The consideration for the World Million Loan shall be its face value as at completion of the
Second Sale and Purchase Agreement. It is expected that the aggregate consideration for the Sale
Shares and the World Million Loan as at completion of the Second Sale and Purchase Agreement
will not be less than HK$170,783,000.
The consideration of the Second Sale and Purchase Agreement will be satisfied by the
allotment and issue of 104,774,846 Consideration Shares by the Company to World Million at an
issue price of HK$1.63 per Consideration Share, which is equivalent to the closing price of the
Shares as quoted on the Stock Exchange on 7 June 2007, being the last trading day before the
publication of the Announcement. The 104,774,846 Consideration Shares to be issued is based on
the Estimated Consideration of HK$170.783 million. If the final consideration as at completion of
the Second Sale and Purchase Agreement is more/less than the Estimated Consideration, the
difference will be settled by the parties by way of cash payment.
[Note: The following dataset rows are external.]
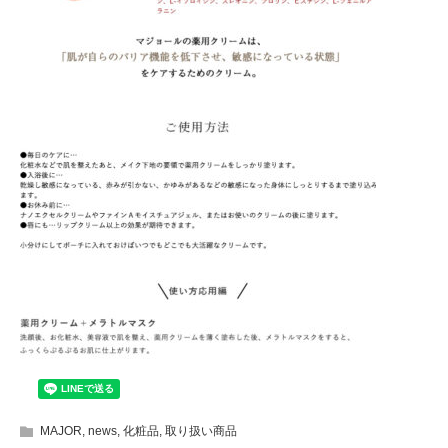
MAJOR
,
news
,
化粧品
,
取り扱い商品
The latest available transacted price of the EIHL Shares was the Placing Price while the
latest available transacted price of the Shares was the last closing price of the Shares quoted on the
Stock Exchange on 7 June 2007 (“EEH Last Closing Price”). The parties agreed to determine the
issue prices of the EIHL Consideration Shares and the Consideration Shares at the respective latest
available transacted price of the EIHL Shares and the Shares. As such, the issue price of the EIHL
Consideration Shares was agreed at the Placing Price which was at 6.11% discount to EIHL Last
11
LETTER FROM THE BOARD
Closing Price while the issue price of the Consideration Shares was agreed at the EEH Last
Closing Price. Taking into account of the share price performance of the EIHL Shares and the
Shares during the last few months, the Directors consider the basis of the reference price for
determining the issue prices of the EIHL Consideration Shares and the Consideration Shares fair
and reasonable.
Application has been made to the Stock Exchange for the listing of, and permission to deal
in, the Consideration Shares.
Conditions
The Second Sale and Purchase Agreement is conditional upon, amongst others:
(a) the passing by Independent Shareholders of resolution(s) at a special general meeting
to be convened to approve (i) the Second Sale and Purchase Agreement and the
transactions contemplated thereunder including the allotment and issue of the
104,774,846 Consideration Shares and (ii) the Whitewash Waiver;
(b) the Stock Exchange having granted the listing of, and permission to deal in, the
Consideration Shares;
(c) the Executive having granted the Whitewash Waiver;
(d) the final consideration of the Second Sale and Purchase Agreement is less than
HK$396,120,000 (the amount of consideration which will result in the Second Sale
and Purchase Agreement becoming a major transaction for the Company under the
Listing Rules); and
(e) the First Sale and Purchase Agreement becoming unconditional save as regards any
condition requiring the Second Sale and Purchase Agreement to become unconditional.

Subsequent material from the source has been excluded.